Según explicó el investigador Sebastián Apesteguía, de la Fundación de Historia Natural Félix de Azara e integrante del equipo del CONICET, este hallazgo cuestiona la idea de que el grupo se haya vuelto pequeño como consecuencia de su dieta especializada. Por el contrario, sugiere que estos dinosaurios ya eran de tamaño reducido antes de desarrollar adaptaciones más extremas.
Claves sobre la dispersión global
El análisis filogenético posiciona a Alnashetri como uno de los miembros más basales del grupo, incluso más primitivo que algunas especies del Jurásico Superior.

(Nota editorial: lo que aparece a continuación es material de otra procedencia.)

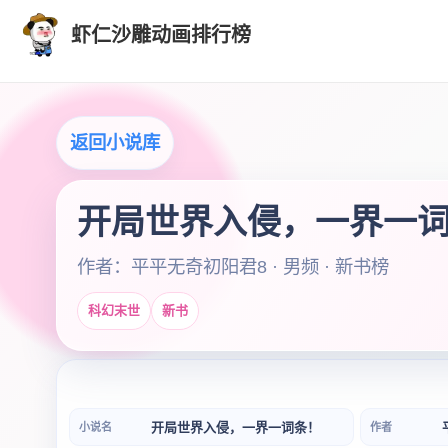
虾仁沙雕动画排行榜
返回小说库
开局世界入侵，一界一
作者：平平无奇初阳君8 · 男频 · 新书榜
科幻末世
新书
开局世界入侵，一界一词条！
小说名
作者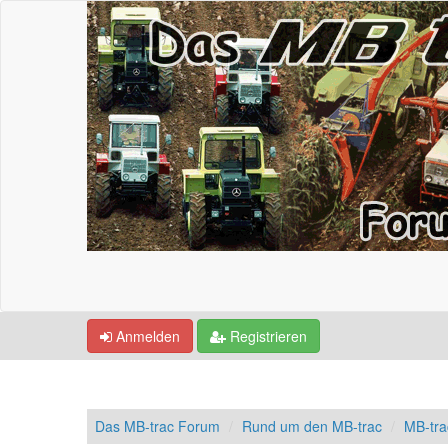
Anmelden
Registrieren
Das MB-trac Forum
Rund um den MB-trac
MB-tra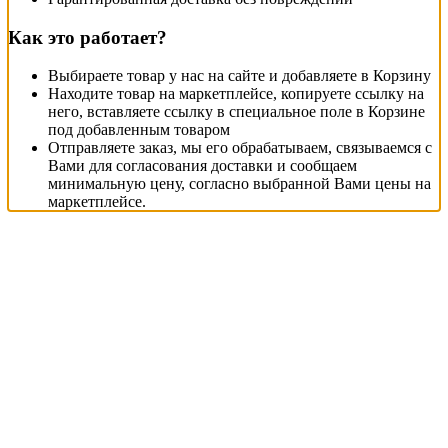
Как это работает?
Выбираете товар у нас на сайте и добавляете в Корзину
Находите товар на маркетплейсе, копируете ссылку на
него, вставляете ссылку в специальное поле в Корзине
под добавленным товаром
Отправляете заказ, мы его обрабатываем, связываемся с
Вами для согласования доставки и сообщаем
минимальную цену, согласно выбранной Вами цены на
маркетплейсе.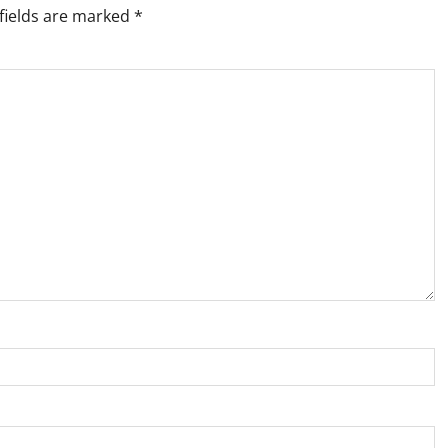
fields are marked
*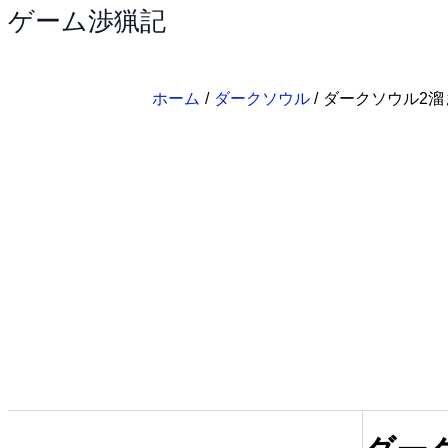
ゲーム渉猟記
内
容
を
ス
ホーム
ダークソウル
ダークソウル2溜
キ
ッ
プ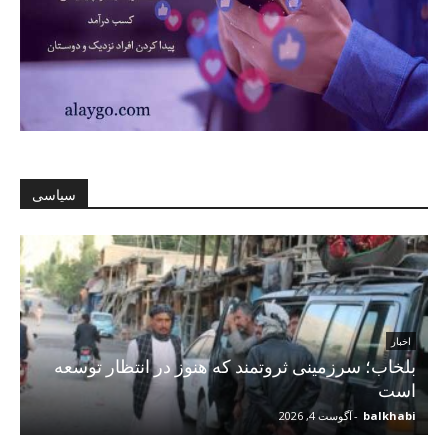
سیاسی
اخبار
بلخاب؛ سرزمینی ثروتمند که هنوز در انتظار توسعه
است
balkhabi
-
آگوست 4, 2026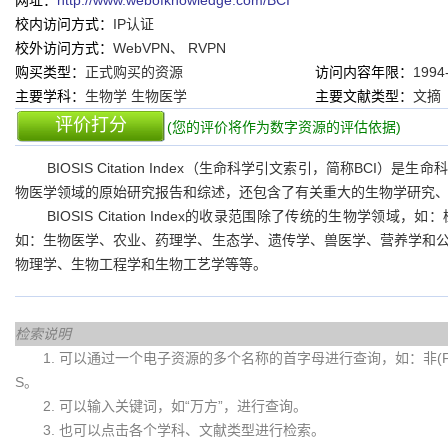
网址：
http://www.webofknowledge.com/BCI
校内访问方式：
IP认证
校外访问方式：
WebVPN、 RVPN
购买类型：
正式购买的资源
访问内容年限：
1994
主要学科：
生物学 生物医学
主要文献类型：
文摘
评价打分
(您的评价将作为数字资源的评估依据)
BIOSIS Citation Index（生命科学引文索引，简称B
物医学领域的原始研究报告和综述，还包含了有关重大的生物学研究
BIOSIS Citation Index的收录范围除了传统的生物
如：生物医学、农业、药理学、生态学、遗传学、兽医学、营养学和
物理学、生物工程学和生物工艺学等等。
检索说明
1. 可以通过一个电子资源的多个名称的首字母进行查询，如：非(Fei)
S。
2. 可以输入关键词，如“万方”，进行查询。
3. 也可以点击各个学科、文献类型进行检索。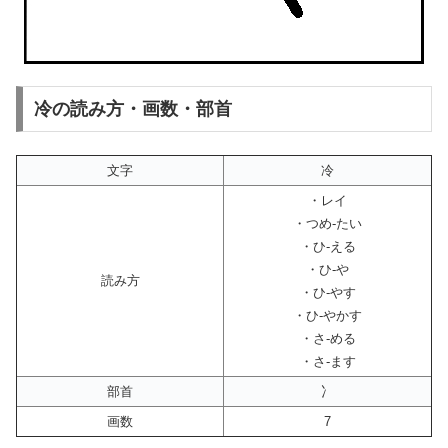
冷の読み方・画数・部首
文字
冷
・レイ
・つめ-たい
・ひ-える
・ひ-や
読み方
・ひ-やす
・ひ-やかす
・さ-める
・さ-ます
部首
冫
画数
7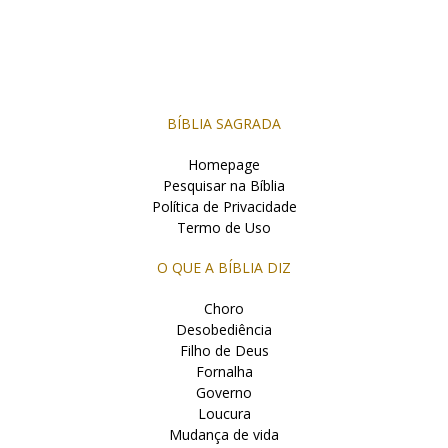
BÍBLIA SAGRADA
Homepage
Pesquisar na Bíblia
Política de Privacidade
Termo de Uso
O QUE A BÍBLIA DIZ
Choro
Desobediência
Filho de Deus
Fornalha
Governo
Loucura
Mudança de vida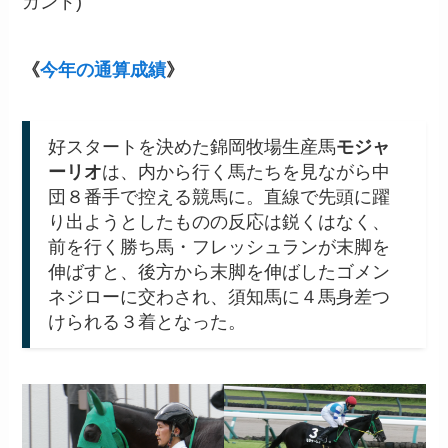
カンド)
《
今年の通算成績
》
好スタートを決めた錦岡牧場生産馬
モジャ
ーリオ
は、内から行く馬たちを見ながら中
団８番手で控える競馬に。直線で先頭に躍
り出ようとしたものの反応は鋭くはなく、
前を行く勝ち馬・フレッシュランが末脚を
伸ばすと、後方から末脚を伸ばしたゴメン
ネジローに交わされ、須知馬に４馬身差つ
けられる３着となった。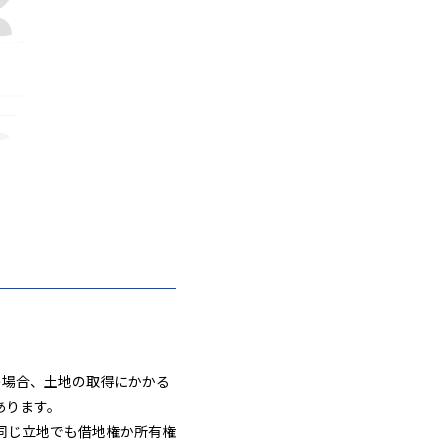
の場合、土地の取得にかかる
あります。
同じ立地でも借地権か所有権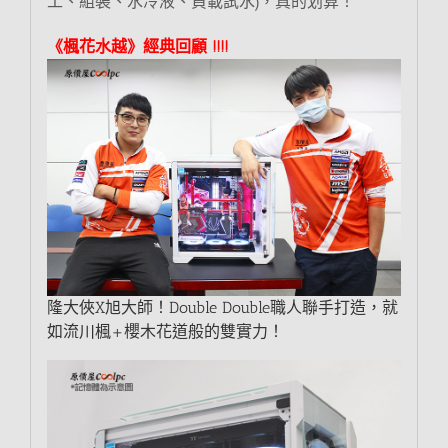
工、組裝、水冷液、負載試水)，真的划算！
《楓花水越》經典回顧 !!!!
隆大俠X旭大師！Double Double職人聯手打造，就
如流川楓+櫻木花道般的雙實力！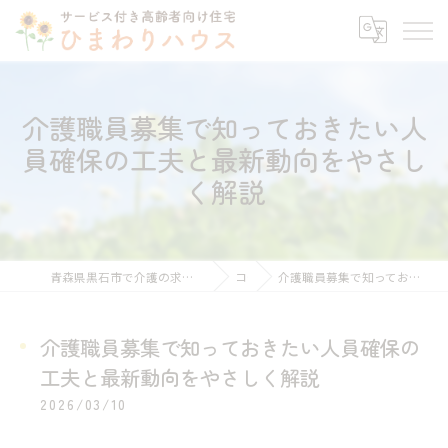
介護職員募集で知っておきたい人
員確保の工夫と最新動向をやさし
く解説
青森県黒石市で介護の求人ならサービス付き高齢者向け住宅ひまわりハウス
コラム
介護職員募集で知っておきたい人員確保の工夫と最新動向をやさしく解説
介護職員募集で知っておきたい人員確保の
工夫と最新動向をやさしく解説
2026/03/10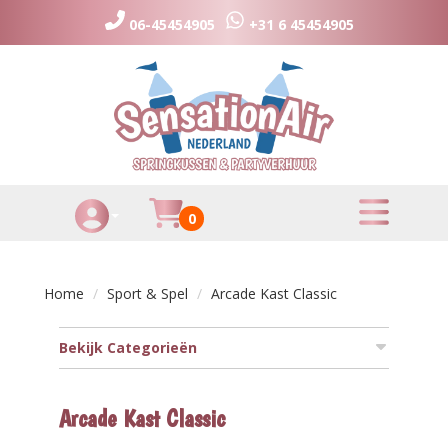
06-45454905
+31 6 45454905
toggle menu
Huurmandje
0
Toggle Account dropdown
Home
Sport & Spel
Arcade Kast Classic
Bekijk Categorieën
Arcade Kast Classic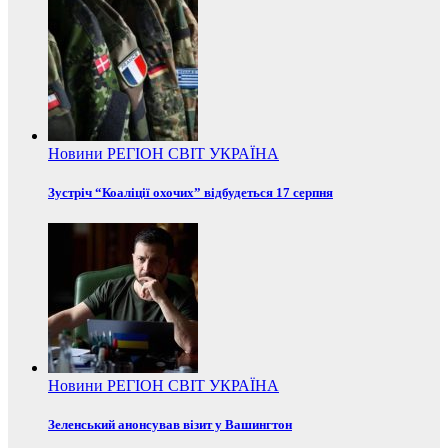
Новини
РЕГІОН
СВІТ
УКРАЇНА
Зустріч “Коаліції охочих” відбудеться 17 серпня
Новини
РЕГІОН
СВІТ
УКРАЇНА
Зеленський анонсував візит у Вашингтон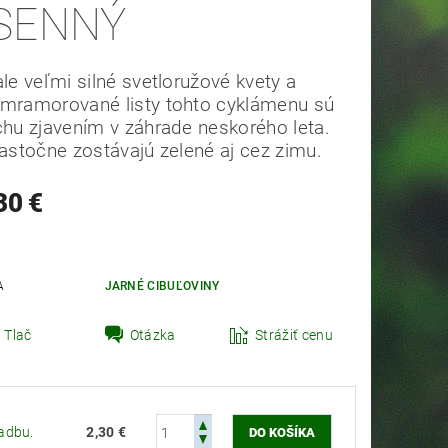
SENNÝ
ale veľmi silné svetloružové kvety a
 mramorované listy tohto cyklámenu sú
chu zjavením v záhrade neskorého leta.
t zahradník Peter
iastočne zostávajú zelené aj cez zimu.
30 €
A
JARNÉ CIBUĽOVINY
Tlač
Otázka
Strážiť cenu
adbu.
2,30 €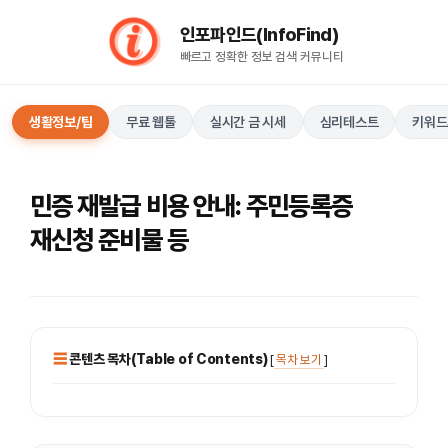
컨
인포파인드(InfoFind)​​​​
텐
빠르고 정확한 정보 검색 커뮤니티
츠
로
건
생활정보/팁
무료 웹툴
실시간 금 시세
심리테스트
키워드
너
뛰
기
민증 재발급 비용 안내: 주민등록증
재신청 준비물 등
콘텐츠 목차(Table of Contents)
[
목차 보기
]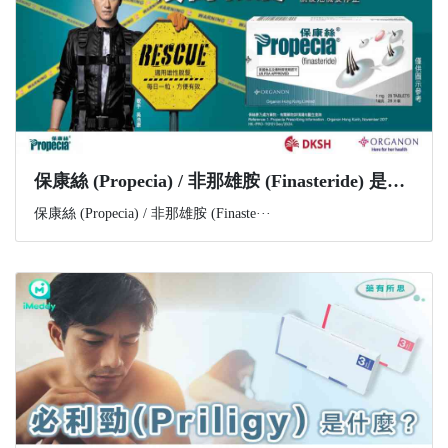
​保康絲 (Propecia) / 非那雄胺 (Finasteride) 是什麼？功效、副作用與購買資訊一文講解
保康絲 (Propecia) / 非那雄胺 (Finaste···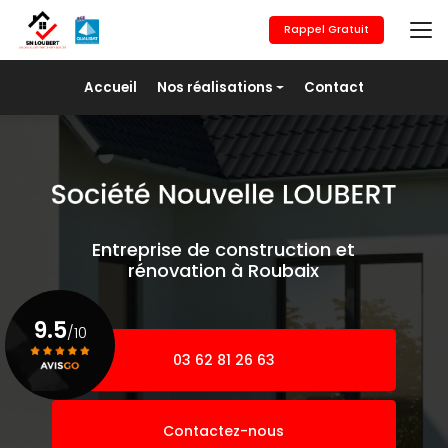
Aller
au
Rappel Gratuit
contenu
principal
Navigation secondaire
Accueil
Nos réalisations
Contact
Maçonnerie générale
Revêtement de sols
Placo/Isolation
Peinture
Entreprise de construction et
Pose de fer
rénovation à Roubaix
Agrandissement
9.5
/10
03 62 81 26 63
Voir le certificat
Contactez-nous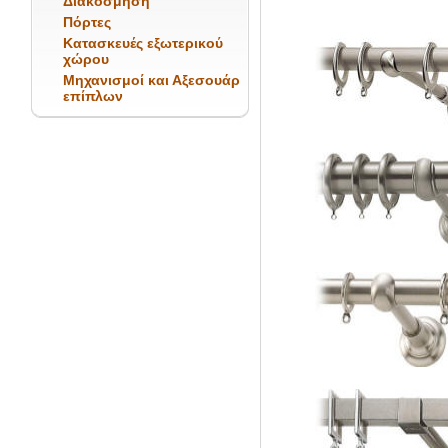
Διακόσμηση
Πόρτες
Κατασκευές εξωτερικού
χώρου
Μηχανισμοί και Αξεσουάρ
επίπλων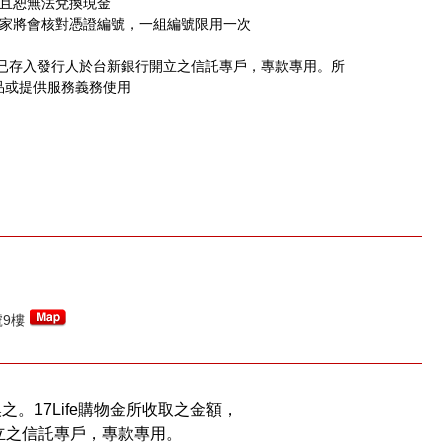
，且恕無法兌換現金
店家將會核對憑證編號，一組編號限用一次
，已存入發行人於台新銀行開立之信託專戶，專款專用。所
品或提供服務義務使用
號9樓
換之。17Life購物金所收取之金額，
立之信託專戶，專款專用。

Para los investigadores, esto implica que los alvarezsaurios se diversificaron antes de la fragmentación del supercontinente Pangea y lograron dispersarse ampliamente.
El estudio permitió además reinterpretar fósiles previamente hallados en América del Norte y el Reino Unido, como Calamosaurus foxi, integrándolos dentro del linaje de los alvarezsaurios. De este modo, se cubre un vacío temporal en el registro fósil, ya que hasta ahora la mayoría de los ejemplares conocidos correspondían al Cretácico Superior tardío y a regiones muy distantes entre sí, como Argentina y Mongolia.
Un ejemplar excepcional
El nuevo fósil es el más completo y pequeño de un alvarezsaurio hallado en Sudamérica. Conserva casi todo el esqueleto, salvo partes del cráneo, la cola y algunos elementos del lado derecho. Gracias a estudios histológicos realizados por el paleohistólogo Ignacio Cerda, también investigador del CONICET, se determinó que el ejemplar tenía al menos cuatro años al morir y que probablemente era una hembra que ya había puesto huevos.
El trabajo fue liderado por Peter J. Makovicky, de la University of Minnesota y The Field Museum, junto a Jonathan S. Mitchell, del Coe College, y contó con el apoyo de la National Geographic Society.
Para los científicos, este hallazgo no solo amplía el conocimiento sobre la diversidad de dinosaurios en la Patagonia, sino que también obliga a revisar hipótesis sobre la evolución del tamaño corporal y la expansión global de este singular linaje de pequeños depredadores del Cretácico.